Gregor went into Carmencita Boaz’s room. Carmencita was sleeping peacefully, her body limp, her breathing regular and deep, the gift of Demerol. Itzaak was lying on the floor just inside the door with an enormous welt on the side of his head. Gregor took his pulse. It was too rapid but not impossibly so. Would he remember who had hit him when he woke up? Would he have seen? There was no way to tell. From the way Prescott Holloway was behaving, the probable answer to both of those questions was no. But there was no way to tell about that either.

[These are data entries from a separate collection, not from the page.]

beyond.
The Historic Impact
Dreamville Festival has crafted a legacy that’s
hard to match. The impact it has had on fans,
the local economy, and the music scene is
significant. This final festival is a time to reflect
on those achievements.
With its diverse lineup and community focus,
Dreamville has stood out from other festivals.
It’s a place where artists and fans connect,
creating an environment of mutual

Gregor stepped back over Itzaak’s body and into the corridor again. “Blechmann needs a doctor,” he told John Jackman, “but Carmencita seems to be perfectly all right.”
“I think I got here just in time,” Prescott Holloway said.
John Jackman ignored him. “Gregor?” he said. “There are a pair of handcuffs in the inside pocket of my suit jacket. Will you please take them out and use them on Mr. Holloway.”